Pack snacks for the plane. Bring an empty water bottle and refill it before boarding the plane. You can even bring a small empty thermos, tea bags, and instant soup; then ask for hot water aboard the plane.
Plan meals and buy groceries
Since I usually stay with friends or at an Airbnb with a kitchen, I try to pick up fruit, snacks, cereal and milk, and a few frozen meals. The key is to not over buy, but to save money by eating breakfast before heading out each day, carrying snacks along with me, and having a lunch/dinner available when I head back to change before going out at night. But this also doesn’t mean I don’t take time to enjoy the local food. I’m just intentional about making sure that if I am going to eat out, it’s on a meal or snack I want, not just because I am hungry.
The Google Maps App is my best friend while traveling.
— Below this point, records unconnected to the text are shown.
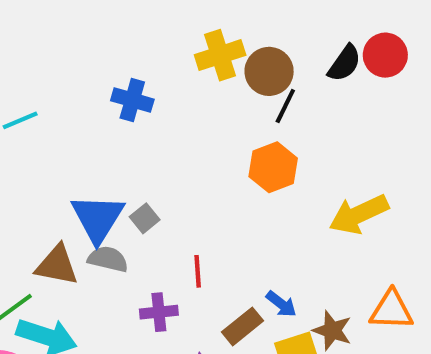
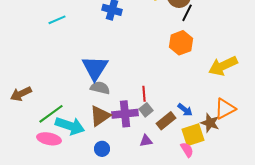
gray square: (145, 218) -> (146, 110), moved
brown triangle: (57, 265) -> (100, 116), moved, turned -45
orange triangle: (391, 310) -> (225, 109), moved, turned -30
purple cross: (159, 312) -> (125, 114), size x1.4

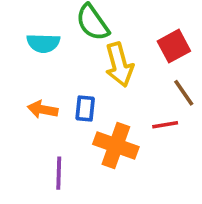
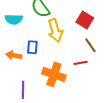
red square: (174, 46) -> (85, 20), turned -30
blue rectangle: (85, 109) -> (32, 47), moved

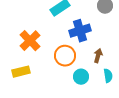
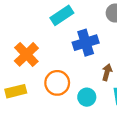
orange circle: (65, 56) -> (57, 83), moved

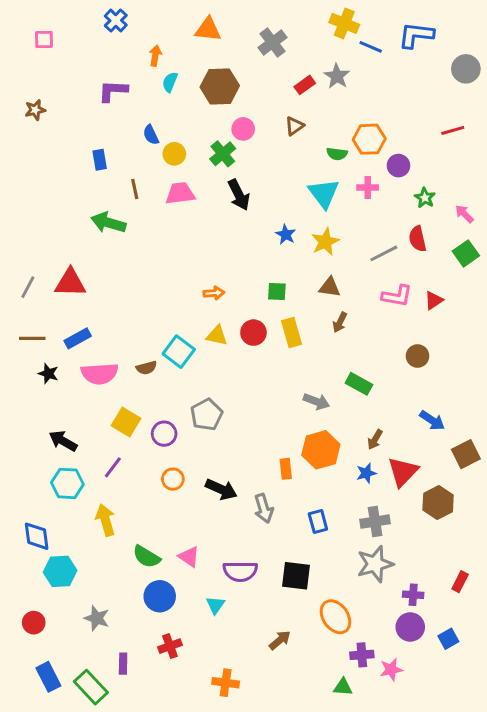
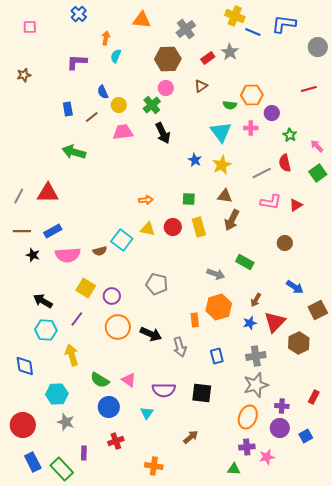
brown hexagon: (220, 86) -> (168, 59), moved
brown line: (135, 189) -> (92, 117), moved, turned 64
brown arrow: (340, 322) -> (232, 220), size x1.5
gray pentagon: (207, 415) -> (157, 284), moved, turned -30
orange circle: (173, 479) -> (118, 327), size x1.6
cyan hexagon: (60, 571) -> (57, 394), moved
orange ellipse: (335, 617) -> (248, 417), moved, turned 55
red circle: (34, 623) -> (23, 425), size x1.6

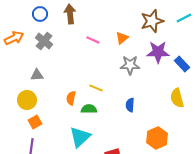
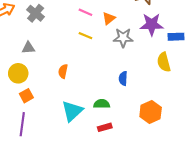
orange triangle: (122, 38) -> (109, 18), moved
blue rectangle: (182, 64) -> (176, 37), turned -49
yellow line: (96, 88) -> (85, 36), moved
yellow semicircle: (177, 98) -> (164, 62), moved
green semicircle: (89, 109) -> (102, 104), moved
Not only does it allow me to drop pins for all the places I want to go, but it also gives directions for walking, driving, biking or public transportation, including (mostly up to date) schedules for buses and trains.
Look into bus passes but don’t automatically assume it’s worth it.
This requires a little research in advance, but find out if the place you’re visiting offers any multi-day transportation passes and compare how many rides it requires you to take for it to be worth it. Then compare this number to your itinerary. They want people to splurge on the more expensive pass because they’re counting on you not using it as much as you think and chances are you won’t, so take time to look at your trip and decide.
For example, I was in Rome 6 days. A bus pass was tempting as I was going to be all over the city; but the truth is, I only rode the bus twice… actually once because the second one I was waiting for never came and I had to get a taxi. I was glad I didn’t purchase a bus pass.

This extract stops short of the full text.